-------- DATA PROVIDED --------
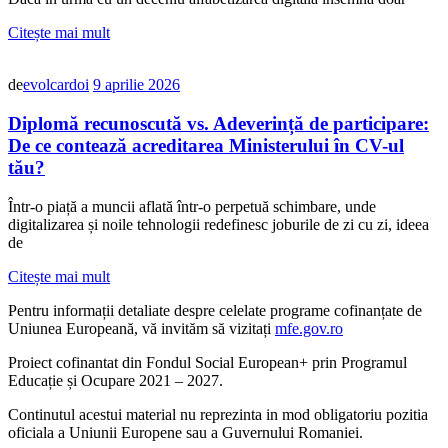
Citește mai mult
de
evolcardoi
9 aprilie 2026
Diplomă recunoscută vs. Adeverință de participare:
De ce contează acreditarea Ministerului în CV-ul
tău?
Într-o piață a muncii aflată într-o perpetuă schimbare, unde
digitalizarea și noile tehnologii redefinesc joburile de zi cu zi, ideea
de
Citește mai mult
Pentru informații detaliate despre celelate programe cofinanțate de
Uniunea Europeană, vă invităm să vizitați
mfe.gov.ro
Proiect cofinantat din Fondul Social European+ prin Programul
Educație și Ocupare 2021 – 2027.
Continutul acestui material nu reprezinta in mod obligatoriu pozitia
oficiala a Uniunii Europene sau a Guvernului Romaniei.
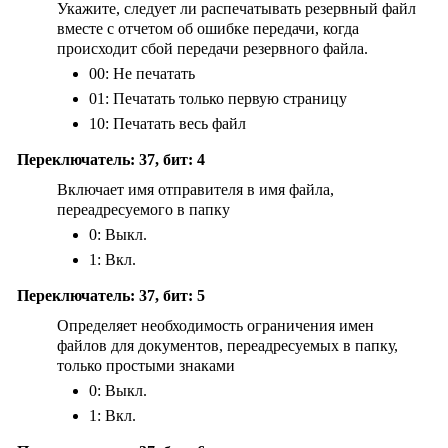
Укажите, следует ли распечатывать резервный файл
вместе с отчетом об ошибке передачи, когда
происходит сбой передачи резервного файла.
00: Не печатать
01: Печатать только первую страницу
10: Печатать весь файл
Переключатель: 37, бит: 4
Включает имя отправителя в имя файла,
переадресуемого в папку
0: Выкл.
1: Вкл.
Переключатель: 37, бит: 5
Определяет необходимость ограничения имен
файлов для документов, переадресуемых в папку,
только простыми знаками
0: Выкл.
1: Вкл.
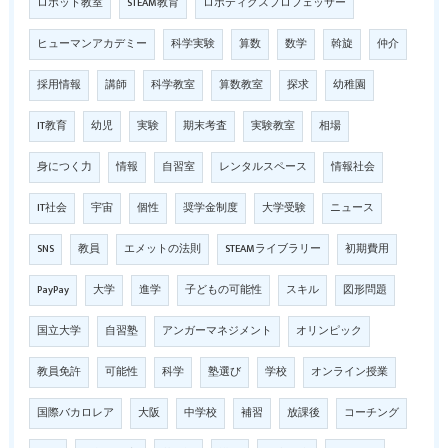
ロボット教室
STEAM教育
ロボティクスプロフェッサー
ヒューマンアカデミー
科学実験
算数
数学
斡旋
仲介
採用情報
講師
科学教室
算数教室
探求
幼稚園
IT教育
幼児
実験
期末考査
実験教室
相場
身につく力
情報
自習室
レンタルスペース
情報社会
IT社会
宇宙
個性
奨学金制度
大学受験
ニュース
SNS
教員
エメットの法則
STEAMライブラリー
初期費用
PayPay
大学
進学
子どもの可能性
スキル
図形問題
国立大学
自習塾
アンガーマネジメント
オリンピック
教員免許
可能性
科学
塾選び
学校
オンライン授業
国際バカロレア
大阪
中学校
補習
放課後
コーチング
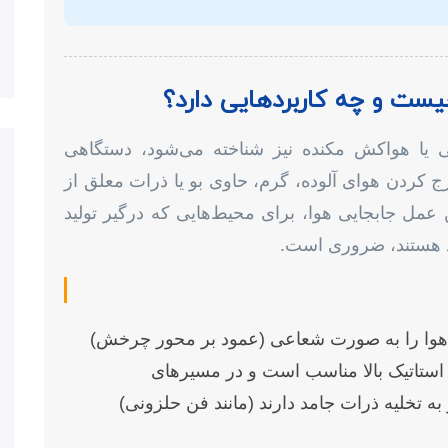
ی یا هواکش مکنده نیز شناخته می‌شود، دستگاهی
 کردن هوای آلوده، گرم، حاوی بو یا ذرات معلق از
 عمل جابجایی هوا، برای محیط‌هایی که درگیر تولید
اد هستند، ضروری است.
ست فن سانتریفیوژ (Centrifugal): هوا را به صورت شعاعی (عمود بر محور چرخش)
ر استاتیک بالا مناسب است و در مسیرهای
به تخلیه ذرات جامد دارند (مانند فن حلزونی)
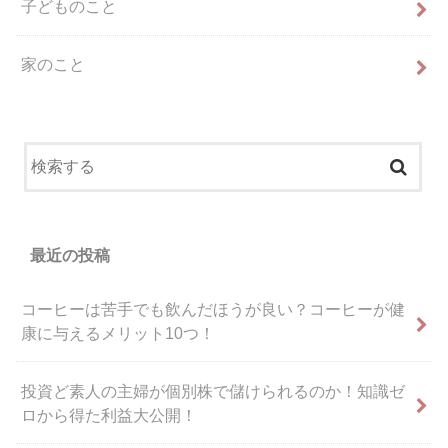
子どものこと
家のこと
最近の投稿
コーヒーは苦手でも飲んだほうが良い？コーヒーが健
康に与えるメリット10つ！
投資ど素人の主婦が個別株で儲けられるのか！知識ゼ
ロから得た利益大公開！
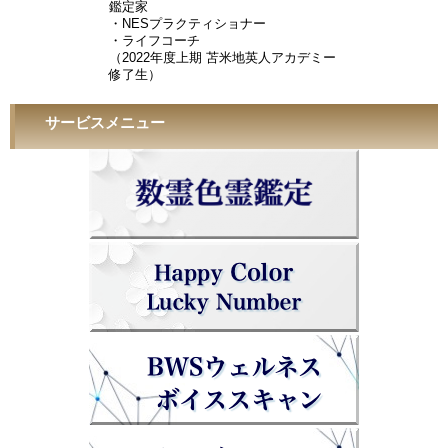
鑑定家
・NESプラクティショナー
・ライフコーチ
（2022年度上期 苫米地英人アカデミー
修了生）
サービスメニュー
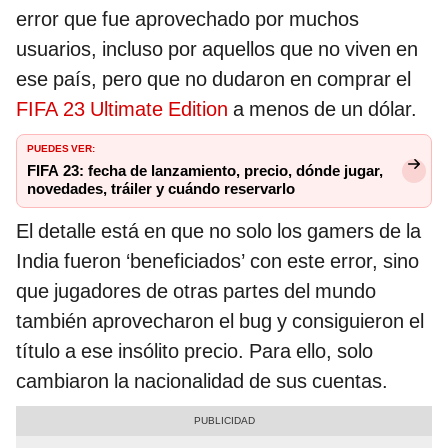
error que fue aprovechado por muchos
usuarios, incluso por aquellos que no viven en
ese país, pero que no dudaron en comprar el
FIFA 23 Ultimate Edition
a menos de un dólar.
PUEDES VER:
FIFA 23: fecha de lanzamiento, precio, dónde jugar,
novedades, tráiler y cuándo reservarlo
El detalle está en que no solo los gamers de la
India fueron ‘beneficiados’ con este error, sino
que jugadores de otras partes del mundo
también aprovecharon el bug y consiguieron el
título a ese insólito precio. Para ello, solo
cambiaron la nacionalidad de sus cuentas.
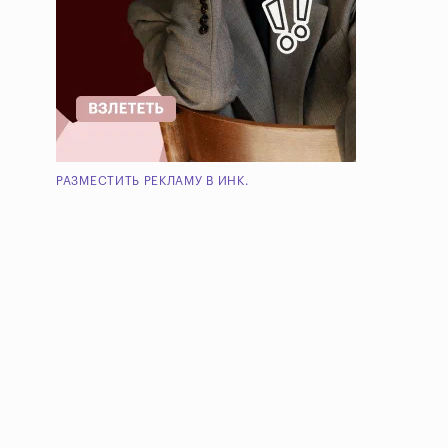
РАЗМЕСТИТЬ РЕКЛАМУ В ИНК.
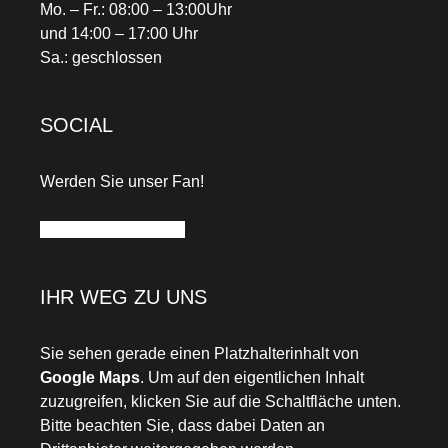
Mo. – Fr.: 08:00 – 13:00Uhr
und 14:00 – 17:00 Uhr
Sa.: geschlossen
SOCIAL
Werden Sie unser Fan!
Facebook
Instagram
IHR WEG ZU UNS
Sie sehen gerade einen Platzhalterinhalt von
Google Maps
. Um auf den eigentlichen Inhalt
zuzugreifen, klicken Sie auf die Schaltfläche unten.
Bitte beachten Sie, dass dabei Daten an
--------
-------- DATA PROVIDED --------
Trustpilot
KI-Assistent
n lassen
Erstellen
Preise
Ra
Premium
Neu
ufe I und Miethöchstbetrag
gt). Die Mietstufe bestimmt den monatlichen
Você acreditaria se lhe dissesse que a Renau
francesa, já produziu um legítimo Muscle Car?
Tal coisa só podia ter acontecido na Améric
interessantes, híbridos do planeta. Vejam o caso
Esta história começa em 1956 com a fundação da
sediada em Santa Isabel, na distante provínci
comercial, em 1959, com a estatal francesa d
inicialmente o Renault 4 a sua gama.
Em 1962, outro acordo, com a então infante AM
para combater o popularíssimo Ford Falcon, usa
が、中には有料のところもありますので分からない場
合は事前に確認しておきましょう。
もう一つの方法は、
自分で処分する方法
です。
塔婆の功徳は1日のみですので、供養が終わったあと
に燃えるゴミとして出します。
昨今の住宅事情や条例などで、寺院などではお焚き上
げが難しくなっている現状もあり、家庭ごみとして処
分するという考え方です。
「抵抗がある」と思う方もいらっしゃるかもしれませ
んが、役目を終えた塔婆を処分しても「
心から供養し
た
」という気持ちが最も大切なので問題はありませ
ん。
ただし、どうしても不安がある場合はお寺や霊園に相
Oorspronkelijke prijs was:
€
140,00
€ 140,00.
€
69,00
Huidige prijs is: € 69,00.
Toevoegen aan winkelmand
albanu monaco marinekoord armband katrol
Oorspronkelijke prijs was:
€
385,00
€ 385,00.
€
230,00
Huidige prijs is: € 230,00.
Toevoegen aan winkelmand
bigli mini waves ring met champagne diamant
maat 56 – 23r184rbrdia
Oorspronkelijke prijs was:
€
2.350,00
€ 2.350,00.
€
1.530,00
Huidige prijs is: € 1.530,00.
--------
-------- DATA PROVIDED --------
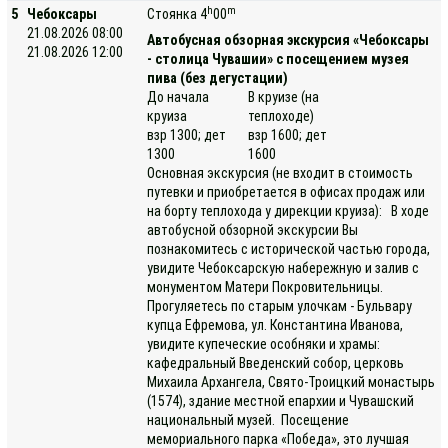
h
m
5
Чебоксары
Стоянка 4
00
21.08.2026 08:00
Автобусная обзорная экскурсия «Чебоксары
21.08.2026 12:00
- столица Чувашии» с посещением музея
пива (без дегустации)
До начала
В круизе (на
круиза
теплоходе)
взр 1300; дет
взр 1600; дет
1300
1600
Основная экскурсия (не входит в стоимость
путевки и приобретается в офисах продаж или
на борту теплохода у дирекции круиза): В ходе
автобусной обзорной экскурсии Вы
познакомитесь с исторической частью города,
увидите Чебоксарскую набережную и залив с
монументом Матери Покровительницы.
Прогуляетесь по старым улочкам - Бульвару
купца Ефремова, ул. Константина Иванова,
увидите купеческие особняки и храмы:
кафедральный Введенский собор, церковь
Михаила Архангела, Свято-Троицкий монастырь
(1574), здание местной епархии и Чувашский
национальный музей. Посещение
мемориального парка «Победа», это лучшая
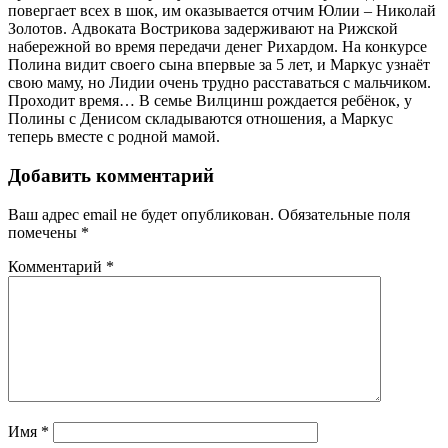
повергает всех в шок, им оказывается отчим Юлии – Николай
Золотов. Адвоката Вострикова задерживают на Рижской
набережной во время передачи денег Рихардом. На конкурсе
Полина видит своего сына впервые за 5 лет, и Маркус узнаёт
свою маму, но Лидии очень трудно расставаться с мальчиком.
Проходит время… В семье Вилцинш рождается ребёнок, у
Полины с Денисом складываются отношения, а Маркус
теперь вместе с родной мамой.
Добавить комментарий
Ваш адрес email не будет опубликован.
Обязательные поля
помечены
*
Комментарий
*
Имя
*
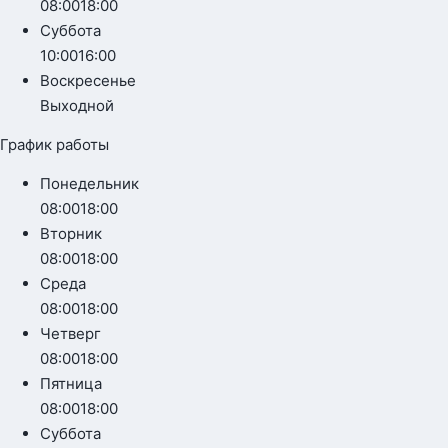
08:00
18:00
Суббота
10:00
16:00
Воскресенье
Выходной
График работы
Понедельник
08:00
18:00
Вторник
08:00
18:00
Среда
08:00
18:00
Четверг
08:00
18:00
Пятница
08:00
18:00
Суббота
--------
* WHAT THE TASK ASKS: Look through the entries above, find each line containing "файла", and copy it.

* TASK OUTPUT:
происходит сбой передачи резервного файла.
Включает имя отправителя в имя файла,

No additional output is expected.